I just became annoyed enough to fiddle with the filters to stop them, and by checking the source, discovered why they had made it through.
The spam filters that filter primarily on content, work by reading your email looking for suspicious strings of letters. The spammers had got round this by adding random letters in the middle of all possibly-contentious words - so for example: Vibtlagnmbra. The random letters are different for every email, so the letter string is always different and cannot be filtered out.
Then they used HTML to colour the excess letters white, make them very small and float them away to the right margin, so that the message looked the same to the human user.
This is awfully cunning.

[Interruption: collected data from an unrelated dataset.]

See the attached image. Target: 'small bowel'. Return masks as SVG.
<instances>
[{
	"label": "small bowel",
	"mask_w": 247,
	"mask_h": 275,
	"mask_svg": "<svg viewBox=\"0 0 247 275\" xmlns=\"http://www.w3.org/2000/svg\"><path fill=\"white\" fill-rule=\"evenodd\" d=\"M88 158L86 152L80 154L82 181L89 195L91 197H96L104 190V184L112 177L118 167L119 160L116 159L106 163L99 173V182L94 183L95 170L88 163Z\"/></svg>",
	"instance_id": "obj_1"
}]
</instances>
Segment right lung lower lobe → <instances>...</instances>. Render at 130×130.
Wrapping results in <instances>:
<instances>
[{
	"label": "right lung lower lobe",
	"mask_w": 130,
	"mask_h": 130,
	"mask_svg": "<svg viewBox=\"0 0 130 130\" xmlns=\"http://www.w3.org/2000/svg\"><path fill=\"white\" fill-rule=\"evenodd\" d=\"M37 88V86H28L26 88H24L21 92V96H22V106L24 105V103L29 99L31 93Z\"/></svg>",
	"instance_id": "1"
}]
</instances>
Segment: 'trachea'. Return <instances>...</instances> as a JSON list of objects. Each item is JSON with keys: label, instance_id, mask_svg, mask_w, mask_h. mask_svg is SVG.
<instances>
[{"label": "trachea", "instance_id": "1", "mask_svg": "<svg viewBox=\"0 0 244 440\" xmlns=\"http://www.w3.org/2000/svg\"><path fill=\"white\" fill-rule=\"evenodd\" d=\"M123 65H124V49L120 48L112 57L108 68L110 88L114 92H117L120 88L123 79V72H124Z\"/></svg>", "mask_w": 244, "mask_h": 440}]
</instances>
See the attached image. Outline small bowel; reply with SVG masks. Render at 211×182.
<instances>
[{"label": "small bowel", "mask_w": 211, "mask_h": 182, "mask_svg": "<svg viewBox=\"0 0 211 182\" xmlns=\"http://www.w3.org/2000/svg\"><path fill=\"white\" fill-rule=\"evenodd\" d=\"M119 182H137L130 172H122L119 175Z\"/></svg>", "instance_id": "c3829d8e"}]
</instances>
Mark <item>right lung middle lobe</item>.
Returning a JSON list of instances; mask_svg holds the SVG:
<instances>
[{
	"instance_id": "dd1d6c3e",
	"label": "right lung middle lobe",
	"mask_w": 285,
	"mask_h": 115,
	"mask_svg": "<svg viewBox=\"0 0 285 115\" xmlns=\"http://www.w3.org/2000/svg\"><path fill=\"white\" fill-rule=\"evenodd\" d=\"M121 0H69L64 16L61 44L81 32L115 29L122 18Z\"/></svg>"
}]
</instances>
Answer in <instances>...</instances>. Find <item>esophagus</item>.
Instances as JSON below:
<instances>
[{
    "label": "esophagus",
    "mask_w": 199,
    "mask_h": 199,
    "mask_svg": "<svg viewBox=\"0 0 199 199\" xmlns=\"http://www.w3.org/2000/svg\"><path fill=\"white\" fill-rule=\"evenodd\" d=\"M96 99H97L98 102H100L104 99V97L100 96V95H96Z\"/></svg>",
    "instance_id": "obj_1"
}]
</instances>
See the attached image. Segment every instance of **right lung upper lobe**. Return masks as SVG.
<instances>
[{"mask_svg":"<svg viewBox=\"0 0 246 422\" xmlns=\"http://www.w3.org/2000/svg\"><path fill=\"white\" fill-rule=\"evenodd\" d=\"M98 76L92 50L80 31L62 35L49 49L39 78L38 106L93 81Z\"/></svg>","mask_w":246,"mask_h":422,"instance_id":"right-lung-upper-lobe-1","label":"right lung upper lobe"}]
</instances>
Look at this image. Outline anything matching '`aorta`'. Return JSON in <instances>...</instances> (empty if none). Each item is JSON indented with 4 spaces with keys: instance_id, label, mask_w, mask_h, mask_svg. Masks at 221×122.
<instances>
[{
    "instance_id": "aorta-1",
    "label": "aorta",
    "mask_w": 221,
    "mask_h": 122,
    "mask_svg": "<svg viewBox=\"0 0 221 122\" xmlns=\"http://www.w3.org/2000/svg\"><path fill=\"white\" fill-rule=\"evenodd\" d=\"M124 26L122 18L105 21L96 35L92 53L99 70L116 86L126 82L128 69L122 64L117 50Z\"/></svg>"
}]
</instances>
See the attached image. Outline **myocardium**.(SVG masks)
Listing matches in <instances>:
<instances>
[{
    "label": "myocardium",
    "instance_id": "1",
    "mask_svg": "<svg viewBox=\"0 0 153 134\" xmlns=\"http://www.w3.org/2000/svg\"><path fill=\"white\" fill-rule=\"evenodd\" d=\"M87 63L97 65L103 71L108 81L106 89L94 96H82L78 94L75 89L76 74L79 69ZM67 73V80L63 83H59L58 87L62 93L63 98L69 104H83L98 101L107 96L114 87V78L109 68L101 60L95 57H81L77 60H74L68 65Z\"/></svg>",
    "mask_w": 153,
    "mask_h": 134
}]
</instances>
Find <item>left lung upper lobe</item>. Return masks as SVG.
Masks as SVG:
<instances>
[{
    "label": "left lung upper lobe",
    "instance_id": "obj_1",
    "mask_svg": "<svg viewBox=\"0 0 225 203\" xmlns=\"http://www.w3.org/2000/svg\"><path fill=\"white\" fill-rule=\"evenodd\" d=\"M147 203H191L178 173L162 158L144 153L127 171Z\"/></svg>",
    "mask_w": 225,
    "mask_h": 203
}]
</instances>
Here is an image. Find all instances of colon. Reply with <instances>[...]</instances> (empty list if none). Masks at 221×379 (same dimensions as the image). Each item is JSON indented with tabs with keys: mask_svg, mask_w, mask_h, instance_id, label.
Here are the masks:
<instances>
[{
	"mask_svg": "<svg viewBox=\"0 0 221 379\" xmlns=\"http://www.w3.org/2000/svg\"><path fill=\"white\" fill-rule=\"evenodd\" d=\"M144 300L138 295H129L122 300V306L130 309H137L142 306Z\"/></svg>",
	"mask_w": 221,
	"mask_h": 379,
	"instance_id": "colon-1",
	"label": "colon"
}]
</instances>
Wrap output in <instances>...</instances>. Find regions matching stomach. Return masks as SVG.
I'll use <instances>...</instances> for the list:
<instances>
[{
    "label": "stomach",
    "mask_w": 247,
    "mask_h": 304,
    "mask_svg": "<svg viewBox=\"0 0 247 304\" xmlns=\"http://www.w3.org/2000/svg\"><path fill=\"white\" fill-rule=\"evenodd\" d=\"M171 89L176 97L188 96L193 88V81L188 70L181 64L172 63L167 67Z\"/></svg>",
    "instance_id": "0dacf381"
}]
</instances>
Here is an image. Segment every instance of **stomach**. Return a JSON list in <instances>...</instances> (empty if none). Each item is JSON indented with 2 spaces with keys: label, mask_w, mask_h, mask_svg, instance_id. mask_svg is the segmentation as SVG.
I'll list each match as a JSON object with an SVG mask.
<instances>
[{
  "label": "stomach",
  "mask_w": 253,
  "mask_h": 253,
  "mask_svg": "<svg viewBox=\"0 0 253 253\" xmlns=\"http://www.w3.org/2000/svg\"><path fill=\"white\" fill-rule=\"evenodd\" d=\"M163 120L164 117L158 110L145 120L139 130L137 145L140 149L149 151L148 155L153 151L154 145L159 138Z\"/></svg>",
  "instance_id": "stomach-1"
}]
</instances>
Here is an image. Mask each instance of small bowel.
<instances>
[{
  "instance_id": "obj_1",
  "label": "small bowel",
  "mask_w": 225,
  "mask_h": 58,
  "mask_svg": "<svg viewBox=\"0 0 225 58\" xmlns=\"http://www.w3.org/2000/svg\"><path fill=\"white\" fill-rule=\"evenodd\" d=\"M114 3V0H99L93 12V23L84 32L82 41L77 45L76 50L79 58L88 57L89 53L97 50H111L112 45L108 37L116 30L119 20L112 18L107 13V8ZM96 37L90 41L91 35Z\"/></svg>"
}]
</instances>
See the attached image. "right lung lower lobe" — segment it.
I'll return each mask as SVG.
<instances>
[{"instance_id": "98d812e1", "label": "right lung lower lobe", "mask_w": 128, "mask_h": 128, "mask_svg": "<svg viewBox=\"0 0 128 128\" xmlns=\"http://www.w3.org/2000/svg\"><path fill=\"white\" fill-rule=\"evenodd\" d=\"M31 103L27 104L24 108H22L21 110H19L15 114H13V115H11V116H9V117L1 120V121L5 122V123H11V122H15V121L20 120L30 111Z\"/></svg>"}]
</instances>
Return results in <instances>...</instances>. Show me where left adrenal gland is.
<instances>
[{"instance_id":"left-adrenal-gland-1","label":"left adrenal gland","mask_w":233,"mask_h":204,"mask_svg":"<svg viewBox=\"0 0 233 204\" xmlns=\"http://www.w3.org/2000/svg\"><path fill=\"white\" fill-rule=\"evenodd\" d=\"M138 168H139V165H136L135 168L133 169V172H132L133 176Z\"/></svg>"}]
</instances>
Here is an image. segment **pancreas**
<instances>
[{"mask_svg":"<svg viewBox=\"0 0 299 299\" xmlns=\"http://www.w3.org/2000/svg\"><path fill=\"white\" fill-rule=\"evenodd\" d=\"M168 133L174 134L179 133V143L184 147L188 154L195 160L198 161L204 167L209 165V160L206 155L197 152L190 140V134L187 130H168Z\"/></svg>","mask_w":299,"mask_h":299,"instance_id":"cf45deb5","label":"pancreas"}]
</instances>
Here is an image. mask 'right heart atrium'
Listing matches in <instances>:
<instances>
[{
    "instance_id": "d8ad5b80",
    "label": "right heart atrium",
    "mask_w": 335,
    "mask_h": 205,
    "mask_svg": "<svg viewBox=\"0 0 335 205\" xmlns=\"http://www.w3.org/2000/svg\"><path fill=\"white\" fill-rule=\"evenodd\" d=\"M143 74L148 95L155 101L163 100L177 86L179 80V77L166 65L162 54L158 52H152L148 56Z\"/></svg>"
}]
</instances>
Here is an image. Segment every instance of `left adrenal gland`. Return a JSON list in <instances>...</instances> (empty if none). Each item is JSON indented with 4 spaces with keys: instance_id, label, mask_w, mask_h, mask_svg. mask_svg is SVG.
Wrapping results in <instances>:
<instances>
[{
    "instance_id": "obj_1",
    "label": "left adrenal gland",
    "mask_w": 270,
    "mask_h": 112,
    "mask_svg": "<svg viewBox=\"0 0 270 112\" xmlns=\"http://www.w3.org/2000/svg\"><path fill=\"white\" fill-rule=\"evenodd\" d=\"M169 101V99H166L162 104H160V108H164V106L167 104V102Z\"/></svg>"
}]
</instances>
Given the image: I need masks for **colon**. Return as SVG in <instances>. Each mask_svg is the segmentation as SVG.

And awfully irritating.
OK, I could turn off rendering HTML in emails, but this wouldn't stop the spams, it would just render them unreadable. I could filter out all HTML emails. But I don't want to do that, I get HTML emails that I do want to read.
I could do more validation of the sender's email address - but I don't really want to do that, because many spams come from genuine, valid addresses that are being forged. In a perfect world, there would be better systems for validating who sends emails so that I could be sure that an email coming from a different IP or SMTP server was spam, but sadly, that's not the case.
I do get HTML emails from oddlooking SMTP servers and varying IPs that I actually want to read, and the process of validating addresses using an SPF record is sufficiently complex that I can be pretty sure that many of the people who send me email will not be able to do that.
In the meanwhile, I've settled for filtering on the code that hides text and floats it to the right. This isn't a great way of doing things, as it's possible that a valid email might also contain that code, and also I can think of quite a number of permutations on this technique using different code - but it is the best 'least likely to lose desired mails' approach I can think of.
However, I suspect that ISPs handling vast amounts of email traffic will go instead for the validate sender approach - thus ensuring that genuine emails become even less likely to be reliablly delivered than they are now.
Hum. It is annoying that spammers insist on muddying their own water in this way. If they could just be a bit more restrained about it, then people would put up with them, but this sort of thing will eventually end up killing email, and driving people to more validated but less private and less universal messaging systems such as the various social media sites.